Converted freighters seem to be gaining traction with airlines but do face continuing issues. In 2027, the Boeing 767-300ERF and 777-200LRF production freighters will fall foul of the ICAO environmental regulations while both the Boeing 777-8F (the 777-X freighter variant) and the Airbus A350F are yet to be certificated.


The Ishka View

Altavair has built a powerful and successful niche among leased passenger and freighter widebody lessors at the same time as many competitors are looking to exit widebody investments. It is also interesting that of all the various assets Altavair is chasing – from widebodies to single-aisle passenger aircraft – converted narrowbodies are notably absent. Rimmer has argued before about an overcrowding of the 737 converted freighter market and confirms there has been a recent softening in 737 freighter rents, confiding anecdotally that rents have been down over the last 12 months by between 10% to 15%. He adds that these rents could also suffer when more capable Airbus A321 converted freighters eventually come to the market.

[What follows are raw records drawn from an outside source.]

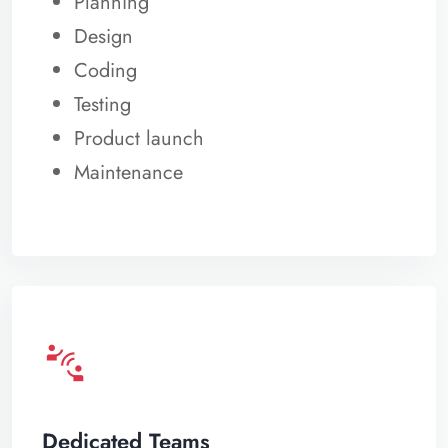
Planning
Design
Coding
Testing
Product launch
Maintenance
connect_without_contact
Dedicated Teams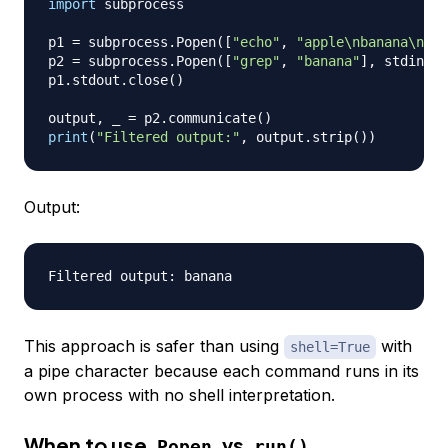
import
 subprocess

p1 
=
 subprocess
.
Popen
(
[
"echo"
,
"apple\nbanana\nche
p2 
=
 subprocess
.
Popen
(
[
"grep"
,
"banana"
]
,
 stdin
=
p1
p1
.
stdout
.
close
(
)
output
,
 _ 
=
 p2
.
communicate
(
)
print
(
"Filtered output:"
,
 output
.
strip
(
)
)
Output:
This approach is safer than using
with
shell=True
a pipe character because each command runs in its
own process with no shell interpretation.
When to use
vs
Popen
run()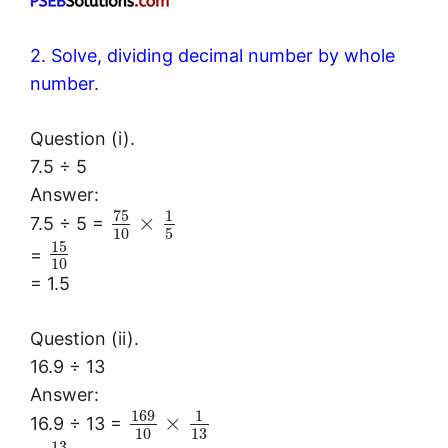
2. Solve, dividing decimal number by whole
number.
Question (i).
7.5 ÷ 5
Answer:
75
1
×
7.5 ÷ 5 =
10
5
15
=
10
= 1.5
Question (ii).
16.9 ÷ 13
Answer:
169
1
×
16.9 ÷ 13 =
10
13
13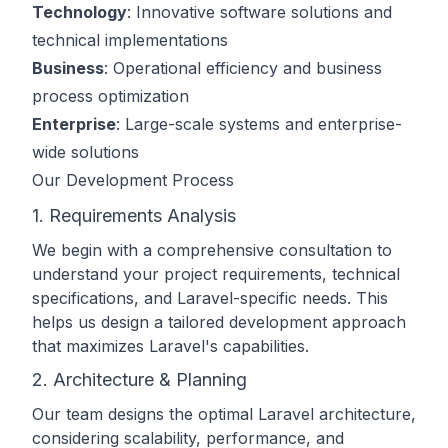
Technology
: Innovative software solutions and
technical implementations
Business
: Operational efficiency and business
process optimization
Enterprise
: Large-scale systems and enterprise-
wide solutions
Our Development Process
1. Requirements Analysis
We begin with a comprehensive consultation to
understand your project requirements, technical
specifications, and Laravel-specific needs. This
helps us design a tailored development approach
that maximizes Laravel's capabilities.
2. Architecture & Planning
Our team designs the optimal Laravel architecture,
considering scalability, performance, and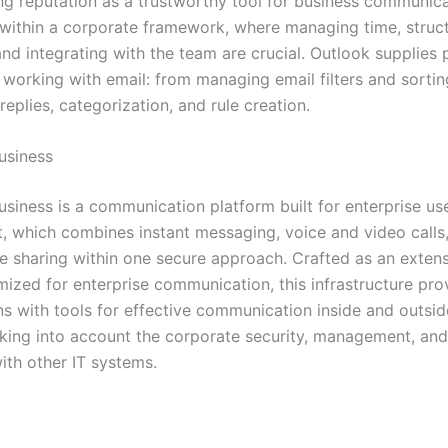
ng reputation as a trustworthy tool for business communic
 within a corporate framework, where managing time, struc
nd integrating with the team are crucial. Outlook supplies
 working with email: from managing email filters and sortin
eplies, categorization, and rule creation.
usiness
usiness is a communication platform built for enterprise us
 which combines instant messaging, voice and video calls
ile sharing within one secure approach. Crafted as an exten
mized for enterprise communication, this infrastructure pro
ns with tools for effective communication inside and outsid
ing into account the corporate security, management, and 
ith other IT systems.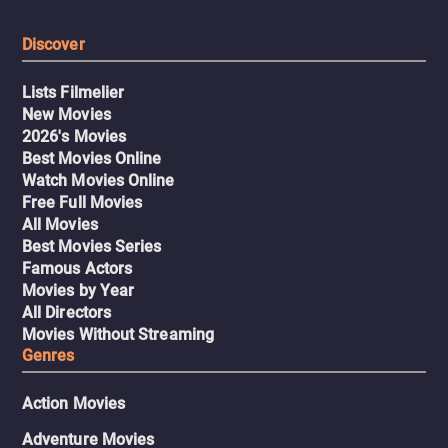
Discover
Lists Filmelier
New Movies
2026's Movies
Best Movies Online
Watch Movies Online
Free Full Movies
All Movies
Best Movies Series
Famous Actors
Movies by Year
All Directors
Movies Without Streaming
Genres
Action Movies
Adventure Movies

Looking ahead, Rimmer believes that China remains a jurisdictional risk with many lessors looking to limit or reduce their China exposure where possible. Separately, he warns that airlines should be prepared for lengthy waits for new twin-aisle aircraft. “We do foresee more production delays on widebodies. The 787 line has restarted again, but we hear airlines being told that widebodies are going to be a year late later than they anticipated.”

He argues the two newest dedicated large freighters, the 777-8F and the A350F, could face delays due to the same issues – and given that the baseline 777X is not yet certificated the 777-8F is potentially a higher risk than the already certified A350 passenger type. Rimmer anticipates the 777-8F will be delivered by 2028 or 2029, while the A350F could be in service for 2025/2026 but with a “relatively slow” production ramp-up. Rimmer believes the A350F on paper looks “fantastic” but the potential delays in the availability of the new freighter will create a period of uncertainty offering an opportunity for lessors such as Altavair to lease larger converted freighters.